As he shares his experiences of riding the trains, Pindell weaves in the history of various rail lines and their signature passenger services. He also provides some of the history of towns around the tracks as well as the politics that went into the track’s development. The building of the transcontinental lines are especially interesting. A southern route would have been the easiest to build but the upcoming Civil War stopped that. Some of the railroads fought with Native Americas while others (such as the Sante Fe) hired natives to help build and maintain the lines. One of the last line built, the Great Northern, who originally operated the luxury "Empire Builder," runs just south of the Canadian Border. While riding this line, he stops at Essex, Montana where he stays at a lodge next to the tracks for a few days. As he explores part of Glacier National Park, we learn about a passenger train caught in these mountains in an avalanche for a week and how they survived. Another story is of a derailment of corn cars on this line. The corn spilled out on the ground and what couldn't be salvaged was buried. A few months later, train crews began to notice strange behavior of bears in the area and they learn that the bears have been digging up fermented corn and were essentially becoming drunks. One also learns where phrases like "wrong side of the tracks" came from (Dodge City, Kansas), and about the railroad robbery industry that developed in the 19th Century.

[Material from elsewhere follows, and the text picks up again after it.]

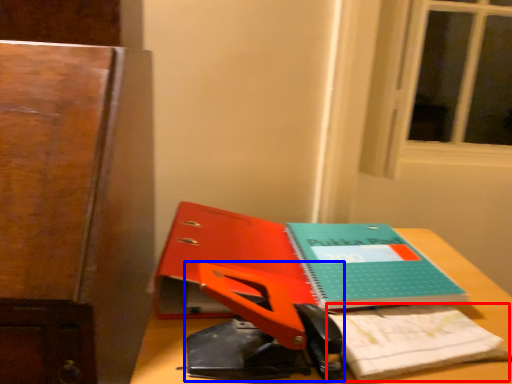 Question: Which of the following is the closest to the observer, notepad (highlighted by a red box) or scissors (highlighted by a blue box)?

Choices:
 (A) notepad
 (B) scissors

Answer: (B) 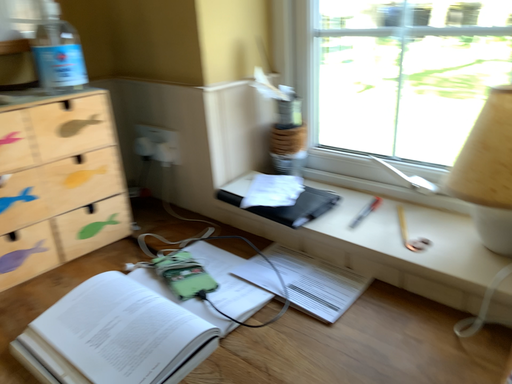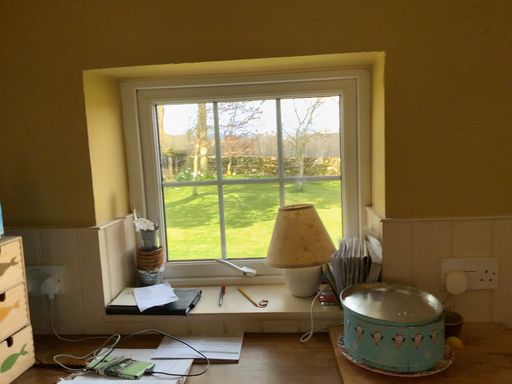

In addition to stories on the rail lines, Pindell tells about the people he meets traveling. There are those looking to see America and who want to slow down. Others are in search for sexual encounters or appear to be running drugs. In riding the rails so frequently, he often reunites with crew members from one train on another train a few months later. One of the running theme through much of the book is his grandfather, who was an engineer. He stops in his home town along the railroad in Illinois.
There is a political element to this book which was written at the end of the Reagan era. There is no doubt he has a liberal lean in his politics. He jokingly referred to the old Pullman cars which Amtrak received from the railroads as Republican cars as most were only stainless on the outside and had rusted so badly underneath that they were no longer safe and had to be rebuilt or replaced. However, the Budd cars (which he suggested were Democrats) had stainless insides and were still rolling strong 30 and 40 years after they were manufactured.
If you like trains, I'd recommend this book. Unfortunately, it is no longer in print, but used copies are available on Amazon. Pindell entertains us with great stories. There are a few places where he has his facts mixed. He speaks of the Southern Railroad buying North Carolina Railroad (this they wanted to do, but didn't and the line is still owned by the state even though it leases the right to run over the line to Southern Railroad). I also questioned his interpretation of the Mormons being run out of Illinois based on Joseph Smith's revelation of polygamy. Although polygamy was practiced in Illinois and led to their departure, the "revelation" didn't become public knowledge until the 1850s, long after they'd settled in the Salt Lake Valley. But these were small mistakes and didn't distract my enjoyment of his stories.